12 Outlier Detection - Observatorio-do-Trabalho-de-Pernambuco/documentation GitHub Wiki

12.1. What is a outlier?

It is common in datasets to have some rows that do not make sense. This problem occurs if one or more values ​​in the same row are outside the expected range. We call these records outliers.

Several reasons can cause outliers to appear, from poor calibration of measurement equipment to human error when manually recording data. In other words, whenever a dataset has a considerable size, it is safe to assume that it contains some outliers.

Analyzing a data set that contains outliers is a problematic process. The presence of these errors causes inaccuracy in the results. In most cases, outliers are data that are so different from the rest that they completely alter the mean and standard deviation values, making the analysis unreliable. Because of this, it is best to always remove outliers from the dataset before you start working.

12.2. Outlier Detection

There are several ways to identify whether a line is an outlier, the process basically consists of comparing each line with the rest and checking whether any value is too far from the distribution.
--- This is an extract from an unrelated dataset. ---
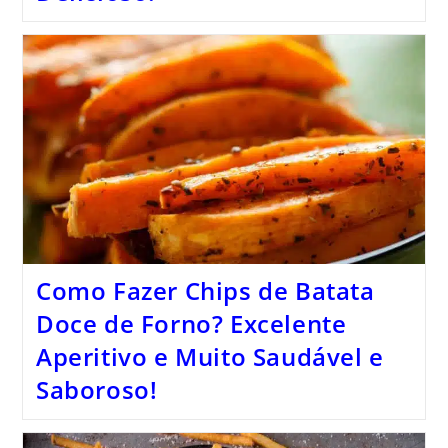
Como Fazer Chips de Batata
Doce de Forno? Excelente
Aperitivo e Muito Saudável e
Saboroso!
The simplest way is to define a maximum and/or minimum threshold value and consider all data that is above or below (respectively) these values ​​as outliers. The problem with this approach is that it will always be necessary to study the data to define the best threshold to be used.

Another common way to carry out the process is to define a range of valid values ​​based on the mean and standard deviation of the distribution. In this way, the process adapts to the context of the data, making it less difficult since it is not necessary to define a cut-off value, but rather a tolerance range based on the data distribution itself. The problem with this approach is that outliers affect the distribution, which can end up causing incorrect identification in some cases.
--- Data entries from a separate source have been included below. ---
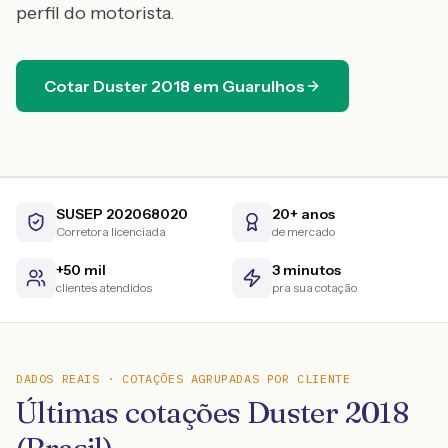
perfil do motorista.
Cotar
Duster
2018
em
Guarulhos
SUSEP 202068020
20+ anos
Corretora licenciada
de mercado
+50 mil
3 minutos
clientes atendidos
pra sua cotação
DADOS REAIS · COTAÇÕES AGRUPADAS POR CLIENTE
Últimas cotações Duster 2018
12.3. Strategies Used in the Project

Both detection methods were implemented (with limits and with standard deviation), however it was seen that it would be necessary to carry out more complex processes to bring greater reliability to the process of automatically detecting outliers.

12.3.1. Grouping

As each profession has its own salary distribution, it is not a good idea to carry out a single detection process for everyone, so it was necessary to first group the data by profession and then carry out the process separately, thus considering the differences between the salary value distributions.

12.3.2. Salary Progression

When considering large time periods in the data (sets with data from at least one year) we must take into account the progression of the minimum wage value.

It is expected that with each adjustment of the minimum wage the distribution of all wages will follow the new value, therefore, what was previously considered an outlier may no longer be considered an outlier or vice versa.

The strategy used to introduce this variable into the process was to perform a second grouping, by date and organized in ascending order, and whenever a month is processed where there was an adjustment to the minimum wage, multiply the standard deviation range used by the percentage value of the new minimum wage in relation to the previous one.

For a month i we can define the used standart deviation value based on the previous one and the minimum wage progression (except the first).

$$std_i = std_{i-1} \cdot \frac{MinWag_i}{MinWag_{i-1}}$$

12.3.2. Cross-Referencing Data With RAIS

RAIS database contains more reliable records. This can be used to check the highest valid salary for each CBO and compare with values in CAGED, any record with a salary higher than maximum in RAIS for this CBO is considered outlier.

12.4. Microsalaries identification

There are records in the CAGED database of very small salaries that should also be considered outliers.

The strategies presented above focused on identifying only the outliers above the distribution, so they are not sufficient to identify these records.

The proposed method for identifying these outliers is to use a combination of the average salary per CBO in the RAIS database together with the value of the minimum wage on the date of record, any records with a salary below this value will be considered an outlier.

The calculation of the limit is given by the lowest value between the minimum wage and a portion (between 10% and 25%) of the average wage in the RAIS base.

$$limit = min(MinWage, AVGWage \cdot proportion)$$

12.5. Results

The grouping strategy is extremely necessary to identify outliers, as each profession has its own distribution.

Cross-referencing data with Rais proved to be a more efficient strategy than salary progression, providing faster processing and more reliable results.